In his 22 years in Hollywood, Mekhi Phifer has achieved something even rarer than winning an Oscar. He’s a lyric in an Eminem song. Since he co-starred in 8 Mile, Eminem wrote, “It’s no movie, there’s no Mekhi Phifer,” in his song “Lose Yourself.” Now Mekhi Phifer is back on television in The CW’s Frequency, based on the 2000 movie.
Phifer plays Satch DeLeon, a cop who spans 20 years on the show. In 1996, he’s a detective on the force with Frank Sullivan (Riley Smith). In 2016, Satch is Frank’s daughter, Raimy Sullivan (Peyton List)’s lieutenant. He doesn’t know that Raimy can use a radio to talk to her father in the past and change history. We interviewed Phifer at a CW party before their presentation to the Television Critics Association. Frequency airs Wednesdays on The CW.
I know it’s no movie, there’s no Mekhi Phifer. It’s a TV show and there is Mekhi Phifer.
That’s right, you better believe it. Yeah, man. I’m happy to be here, having a great time. I’ve been doing this for 22 years. It’s nice to always have been able to remain consistent. I’m very thankful for that and to work on shows that I can be proud of, and films. This is definitely one of them.
I quoted the Eminem song at you. Do people say that a lot?
I hear it all the time, all the time.
As far as you’re concerned, are you doing a police drama because your character isn’t involved in the time travel?
No, but I’m affected by the time travel. The time travel is not so much like getting in a time machine and traveling as it is them communicating. So I’m very much affected by them talking to each other, but I just don’t know it yet. As of right now, I’m still in the dark that they’re talking to each other in the past and present.
In the pilot they establish that the Nightingale Killer lived because they changed the past, so how does the Nightingale Killer case proceed?
Well, your guess is as good as mine. They just gave us episode four and it’s still ongoing so that’s the serial aspect of our show. We’ll just have to see where it goes but I know I love reading the scripts because the writers really keep us on our toes.

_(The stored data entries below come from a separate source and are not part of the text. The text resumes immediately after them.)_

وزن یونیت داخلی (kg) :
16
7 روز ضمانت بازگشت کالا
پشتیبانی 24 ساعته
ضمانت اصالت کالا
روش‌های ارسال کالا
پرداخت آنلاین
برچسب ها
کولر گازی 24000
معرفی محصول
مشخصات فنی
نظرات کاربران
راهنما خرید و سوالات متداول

Are there also new cases every week?
Yeah, new cases, there’s other things that we deal with. I know Raimy and I deal with some stuff and I know that myself and Riley deal with some other stuff as well. So it’s not just the Nightingale. There’s other things but the Nightingale is sort of our subplot throughout.

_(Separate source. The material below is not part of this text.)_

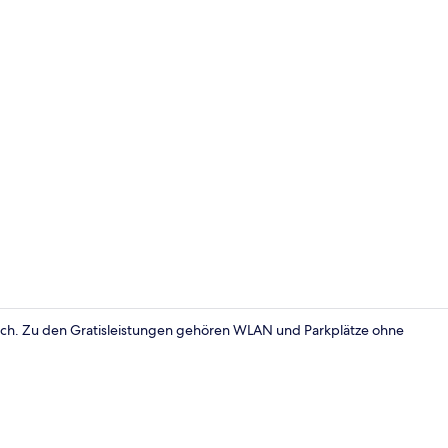
Executive-Su
Beach. Zu den Gratisleistungen gehören WLAN und Parkplätze ohne
Basic-Apartm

What are some other cases you have in the first four episodes?
In the first two, I can’t give too many spoilers, but the first couple are really just establishing the characters, establishing what’s going on and establishing how to save her mom from the Nightingale. As it goes on, other things start to happen.
Is it always a murder or are there different sorts of crimes?
It’s hard for me to say. Like I said, we’re only on episode three so as things come up, that’s probably a better question for the writers and their show bible.
Do you know Satch’s history on the force, how he became an officer and rose up to lieutenant?
Yes, and that’s going to be explored as well. We haven’t gotten there yet but the guy’s been on the force for 20 years. There’s probably going to be some secrets and some kind of shady dealings or something that’s happened in the past that could blemish his illustrious career.
How does it feel to see your older self in the present day?
My older version is like 52 so they put a prosthetic on and crow’s feet and salt and pepper my hair. I go from 32 to 52. It’s great. I’m getting paid to play. It’s a lot of fun to do it, to see the makeup and everything.
Had you ever played an aged up role before?
No, never done it so like I said before, that’s why it’s one of the things that’s always great to have a fresh take on things and do something fresh.
Is it an interesting dual role to play both timelines?
Absolutely. It’s not something that I’ve ever done before so it is nice to explore that as an actor and to do something that I’ve never done.
Have there been any mind benders so far dealing with the dual times?
I don’t know about mind benders, but it takes a little bit of extra care and thought when it comes to playing the character because as they change the past it changes the future. So just being mindful of the timeline of what’s the actual reality.
How did you approach carrying yourself differently and feeling older?
Just having a little bit more wisdom behind the eyes, moving a little bit more slowly, a little bit more deliberate in my movements, things like that.
What is Satch’s relationship with Frank in the past?
Frank is my best friend. Our families are like family. My wife and his wife are friends so we’re like family. Somehow we came up in the force together and we’re both detectives.
Are there different cases in the past than in the present?
Did he work different cases as a detective than as a lieutenant?
Yeah, I’m quite sure. As a lieutenant, he’s in his 50s so he’s not going to be necessarily out on the street tackling bad guys like he’s on the vice squad or something. There’s definitely a maturity that happens and an ease into the job so he’s not ripping and running so much as his older self, but still very much involved.
Did Satch support Raimy going into the force?
Yeah, I think so. I think so. In the version where Frank dies, I become sort of her surrogate father, her mentor. So as she’s coming through the ranks to become a police officer, I was definitely there to give her advice and to mentor her into doing what she’s doing.